Item 6: Document any odd configurations

Depending on your delegated contact for your infrastructure, you will want to document all unique configuration options or details. Make sure you document startup and shutdown of the service or where the user data is located. This will help your contact with working with the previously unknown people’s data and will save a lot of stress in the process.

Item 7: Have the death talk and make sure everyone knows what to do.

This is the most important of them all Now that you’ve collected all this information, make sure the people you’ve delegated to know where to find it and what to do with it. Where are the recovery codes? What’s the password to my desktop? What’s the pin code for my phone? This may be the most awkward, but it’s also the most important. Make sure that your delegates can find this information on their own and make sure they know what to do in the event of your passing. It’ll make things a lot easier on everyone living to know what to do when you are no longer around to guide them.

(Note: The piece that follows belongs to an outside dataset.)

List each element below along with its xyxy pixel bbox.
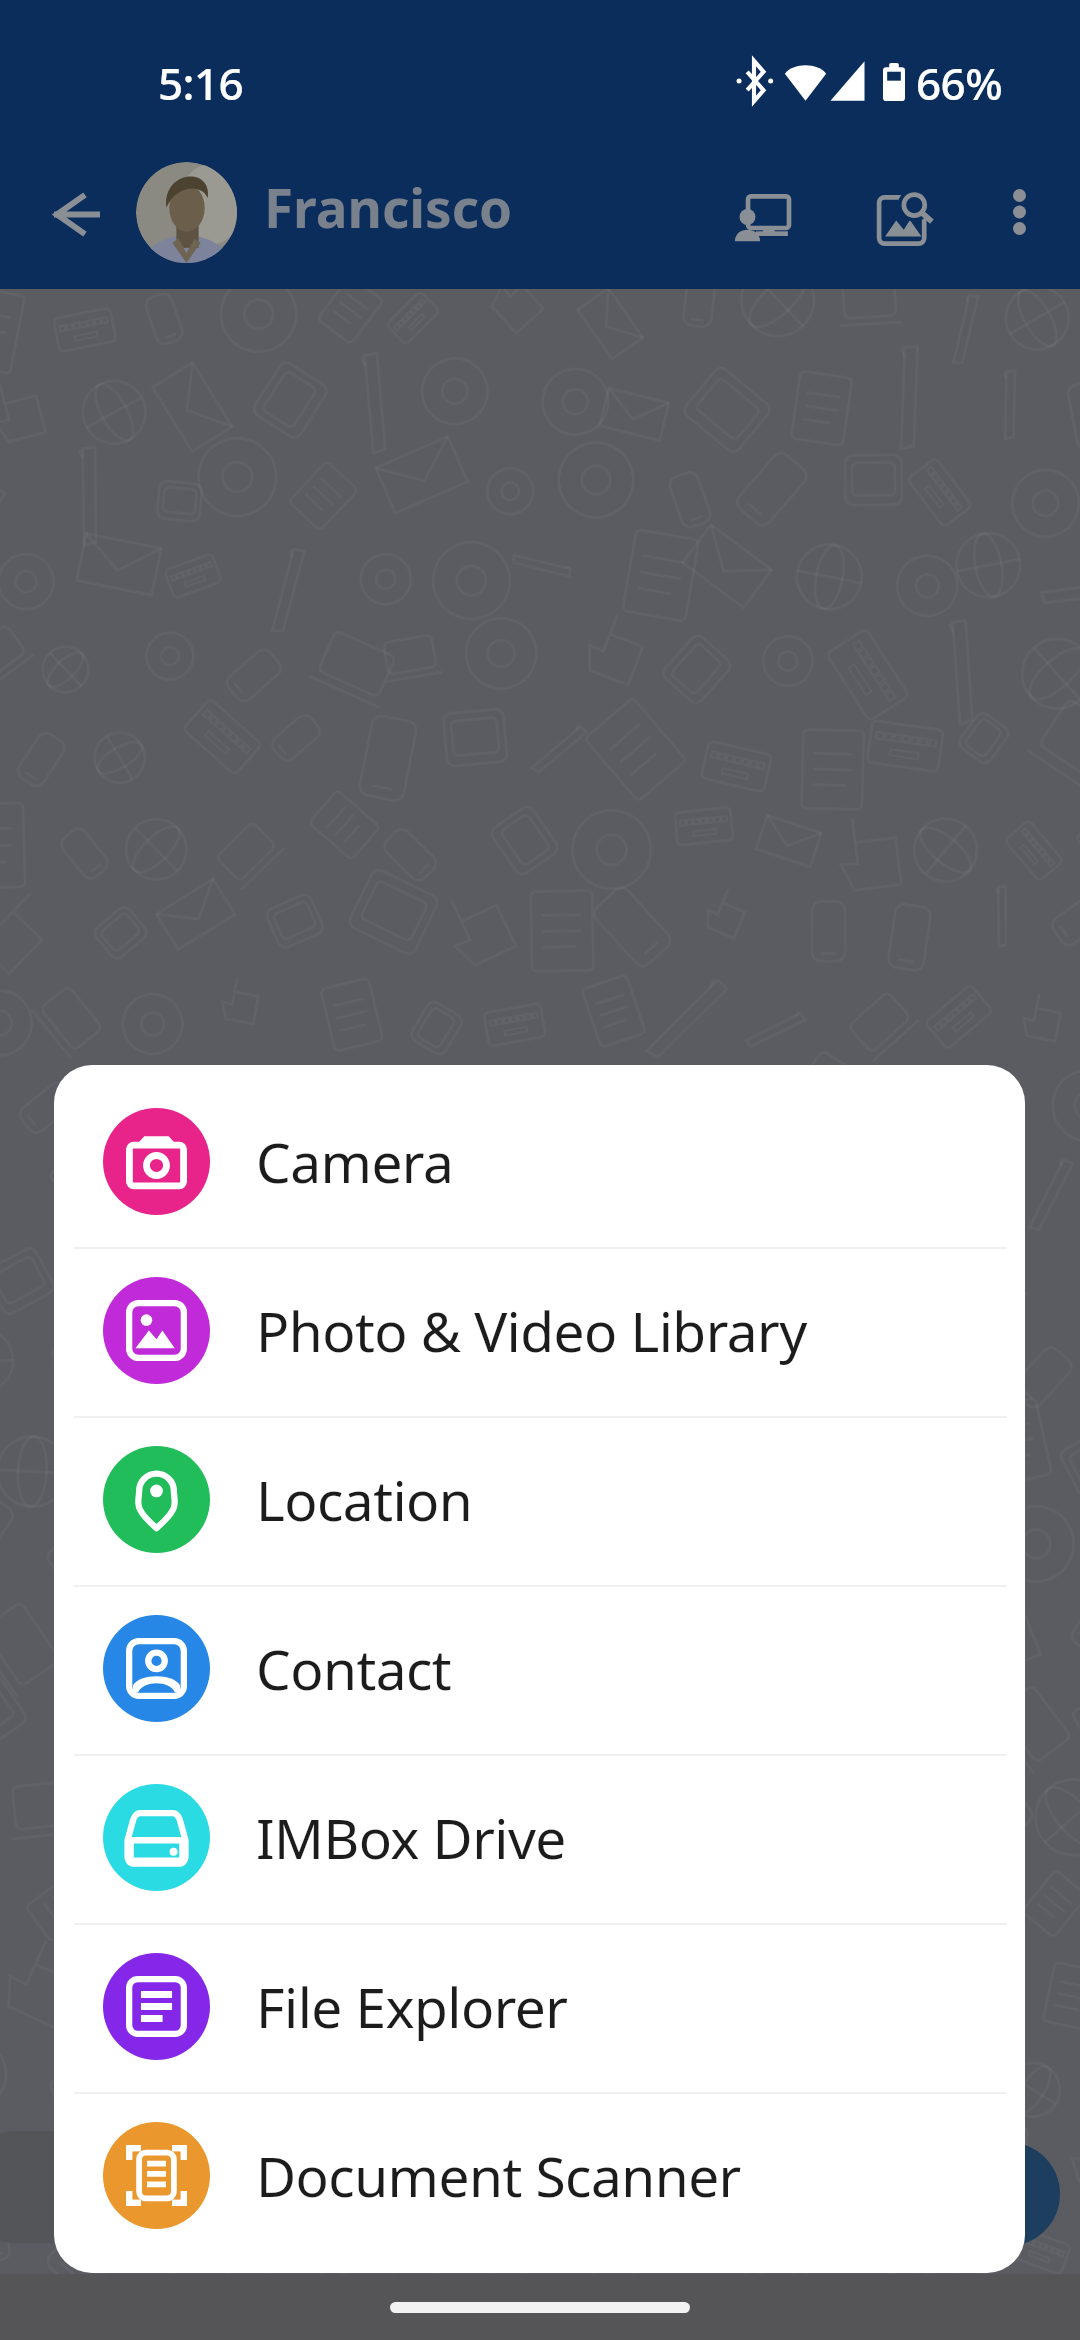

It’s hard writing something like this, having lived through several people’s sudden passing in various states of preparedness. Unfortunately, I’m at that part of my life where my friends and family are dying from old age. Some people are very prepared and even have the funeral already paid for. They have their will on file, they have emergency plans in place, and it’s as smooth as it can be given the circumstances. Others are completely not prepared and those people I feel the worst for, because not only are they dealing with the loss of a loved one, but now they have all this other stuff that just makes things more difficult.

Of course, I realize the irony in writing this as I have no formal death plans yet. I have taken some of these measures myself, but others I’ve fallen woefully behind. I have a password manager and my wife can get to the recovery codes if she needs to but she won’t know the first thing about logging into my server or helping people migrate data off.

No one knows when they’re going to finally kick the bucket but while you’re alive, make all the preparations you can now so that it’s one less thing to worry about. Death is so very stressful on the living and they will need all the help they can get. Do something about it now while you have the chance, because when you will need to have it in place, you won’t be able to go back and do it.

Also, call your family and let them know you love them. Rest in Peace, Bill… and Fuck Cancer.